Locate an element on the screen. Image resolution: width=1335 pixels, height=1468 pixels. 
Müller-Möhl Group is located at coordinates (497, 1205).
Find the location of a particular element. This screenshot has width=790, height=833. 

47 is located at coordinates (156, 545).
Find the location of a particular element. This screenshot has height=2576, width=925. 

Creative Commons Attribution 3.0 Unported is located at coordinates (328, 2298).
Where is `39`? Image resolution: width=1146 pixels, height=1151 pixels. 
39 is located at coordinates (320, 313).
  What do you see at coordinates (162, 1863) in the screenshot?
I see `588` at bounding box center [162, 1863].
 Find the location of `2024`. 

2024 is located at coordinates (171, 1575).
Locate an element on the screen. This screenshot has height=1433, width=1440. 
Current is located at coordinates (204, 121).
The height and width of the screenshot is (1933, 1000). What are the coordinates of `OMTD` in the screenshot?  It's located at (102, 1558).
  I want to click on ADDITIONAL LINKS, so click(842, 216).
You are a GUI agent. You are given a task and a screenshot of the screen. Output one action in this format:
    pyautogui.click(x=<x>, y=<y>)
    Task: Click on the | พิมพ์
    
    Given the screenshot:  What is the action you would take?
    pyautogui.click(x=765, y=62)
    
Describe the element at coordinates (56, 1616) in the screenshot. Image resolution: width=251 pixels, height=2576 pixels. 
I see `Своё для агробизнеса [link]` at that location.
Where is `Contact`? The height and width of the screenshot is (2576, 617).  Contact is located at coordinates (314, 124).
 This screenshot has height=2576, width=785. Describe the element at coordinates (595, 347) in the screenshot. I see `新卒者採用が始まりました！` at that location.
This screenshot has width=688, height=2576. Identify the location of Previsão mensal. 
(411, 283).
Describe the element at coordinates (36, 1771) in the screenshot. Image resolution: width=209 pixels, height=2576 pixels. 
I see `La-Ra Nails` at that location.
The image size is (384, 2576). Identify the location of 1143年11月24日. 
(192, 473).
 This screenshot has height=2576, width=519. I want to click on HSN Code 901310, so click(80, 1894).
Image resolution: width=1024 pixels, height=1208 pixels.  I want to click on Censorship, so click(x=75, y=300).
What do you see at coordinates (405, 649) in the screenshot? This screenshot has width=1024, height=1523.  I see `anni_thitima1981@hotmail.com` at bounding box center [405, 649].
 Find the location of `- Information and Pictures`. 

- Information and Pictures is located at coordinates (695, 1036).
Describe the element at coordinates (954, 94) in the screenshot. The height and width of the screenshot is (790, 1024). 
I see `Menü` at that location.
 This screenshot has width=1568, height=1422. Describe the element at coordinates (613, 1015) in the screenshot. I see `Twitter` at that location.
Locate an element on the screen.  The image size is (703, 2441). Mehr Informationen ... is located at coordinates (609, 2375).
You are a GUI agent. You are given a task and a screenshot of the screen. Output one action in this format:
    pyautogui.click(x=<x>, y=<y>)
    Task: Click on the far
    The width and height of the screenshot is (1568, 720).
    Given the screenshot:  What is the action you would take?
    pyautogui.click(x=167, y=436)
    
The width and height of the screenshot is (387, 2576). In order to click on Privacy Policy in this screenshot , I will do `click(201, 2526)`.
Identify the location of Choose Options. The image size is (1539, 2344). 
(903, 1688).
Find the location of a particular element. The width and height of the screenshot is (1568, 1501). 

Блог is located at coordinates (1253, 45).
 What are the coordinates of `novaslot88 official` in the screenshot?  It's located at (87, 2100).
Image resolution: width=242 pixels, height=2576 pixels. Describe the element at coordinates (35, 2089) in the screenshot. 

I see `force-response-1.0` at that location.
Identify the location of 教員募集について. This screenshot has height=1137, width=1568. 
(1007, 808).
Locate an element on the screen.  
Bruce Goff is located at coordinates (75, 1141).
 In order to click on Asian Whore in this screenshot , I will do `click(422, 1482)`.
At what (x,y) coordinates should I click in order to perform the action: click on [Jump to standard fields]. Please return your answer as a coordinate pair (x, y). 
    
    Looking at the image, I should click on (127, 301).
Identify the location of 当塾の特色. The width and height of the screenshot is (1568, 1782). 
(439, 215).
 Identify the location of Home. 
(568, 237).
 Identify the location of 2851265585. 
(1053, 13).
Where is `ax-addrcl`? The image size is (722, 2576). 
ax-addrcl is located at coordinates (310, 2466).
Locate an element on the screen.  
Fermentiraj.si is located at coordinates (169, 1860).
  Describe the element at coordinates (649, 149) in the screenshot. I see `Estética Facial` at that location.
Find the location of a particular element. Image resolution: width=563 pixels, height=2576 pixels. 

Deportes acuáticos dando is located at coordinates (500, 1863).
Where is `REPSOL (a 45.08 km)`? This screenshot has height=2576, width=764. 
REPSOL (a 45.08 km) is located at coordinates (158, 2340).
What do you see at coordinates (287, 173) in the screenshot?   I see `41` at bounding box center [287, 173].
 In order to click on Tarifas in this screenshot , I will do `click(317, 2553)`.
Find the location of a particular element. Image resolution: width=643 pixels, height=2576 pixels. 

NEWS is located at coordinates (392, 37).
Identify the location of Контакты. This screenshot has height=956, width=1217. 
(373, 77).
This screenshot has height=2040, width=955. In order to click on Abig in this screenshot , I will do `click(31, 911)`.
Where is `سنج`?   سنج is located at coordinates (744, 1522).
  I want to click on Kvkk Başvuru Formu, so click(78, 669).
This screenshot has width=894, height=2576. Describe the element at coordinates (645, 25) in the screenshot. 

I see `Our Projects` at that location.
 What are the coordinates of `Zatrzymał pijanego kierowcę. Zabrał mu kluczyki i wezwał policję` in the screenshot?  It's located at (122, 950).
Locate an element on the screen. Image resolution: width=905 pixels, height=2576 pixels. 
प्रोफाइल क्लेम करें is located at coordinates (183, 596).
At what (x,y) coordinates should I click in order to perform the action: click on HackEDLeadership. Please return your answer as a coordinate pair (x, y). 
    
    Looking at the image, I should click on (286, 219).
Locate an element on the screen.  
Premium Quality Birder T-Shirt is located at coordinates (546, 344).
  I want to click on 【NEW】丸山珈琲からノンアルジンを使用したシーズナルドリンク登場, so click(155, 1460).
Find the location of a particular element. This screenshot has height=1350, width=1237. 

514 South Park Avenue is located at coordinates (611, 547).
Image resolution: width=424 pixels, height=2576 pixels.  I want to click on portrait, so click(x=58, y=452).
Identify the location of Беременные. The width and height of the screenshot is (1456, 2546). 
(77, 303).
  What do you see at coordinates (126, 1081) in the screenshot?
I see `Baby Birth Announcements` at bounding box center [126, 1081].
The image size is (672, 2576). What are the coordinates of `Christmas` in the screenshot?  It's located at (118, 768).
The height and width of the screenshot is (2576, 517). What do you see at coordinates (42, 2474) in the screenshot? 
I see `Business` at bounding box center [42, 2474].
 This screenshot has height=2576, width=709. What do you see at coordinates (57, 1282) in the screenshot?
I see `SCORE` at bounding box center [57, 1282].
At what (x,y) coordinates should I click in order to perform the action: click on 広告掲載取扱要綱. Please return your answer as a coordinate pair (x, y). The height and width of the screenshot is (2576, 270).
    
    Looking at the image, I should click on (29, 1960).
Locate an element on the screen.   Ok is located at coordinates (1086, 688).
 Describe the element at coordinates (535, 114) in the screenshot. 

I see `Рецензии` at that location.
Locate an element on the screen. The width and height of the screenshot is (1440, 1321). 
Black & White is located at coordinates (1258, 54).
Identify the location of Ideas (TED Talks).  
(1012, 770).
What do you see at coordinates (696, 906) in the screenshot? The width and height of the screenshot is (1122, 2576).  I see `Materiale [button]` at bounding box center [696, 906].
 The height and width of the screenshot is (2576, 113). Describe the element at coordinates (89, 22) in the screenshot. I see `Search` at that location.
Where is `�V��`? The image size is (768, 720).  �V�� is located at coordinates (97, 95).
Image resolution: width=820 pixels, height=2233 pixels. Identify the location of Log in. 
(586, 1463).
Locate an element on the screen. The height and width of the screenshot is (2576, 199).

**TASK INSTRUCTIONS:** Reproduce exactly the lines from the one containing "What do you see at coordinates (696, 906)" through the last line of the records, both included, and nothing else.

**EXERCISE ANSWER:**
What do you see at coordinates (696, 906) in the screenshot? The width and height of the screenshot is (1122, 2576).  I see `Materiale [button]` at bounding box center [696, 906].
 The height and width of the screenshot is (2576, 113). Describe the element at coordinates (89, 22) in the screenshot. I see `Search` at that location.
Where is `�V��`? The image size is (768, 720).  �V�� is located at coordinates (97, 95).
Image resolution: width=820 pixels, height=2233 pixels. Identify the location of Log in. 
(586, 1463).
Locate an element on the screen. The height and width of the screenshot is (2576, 199).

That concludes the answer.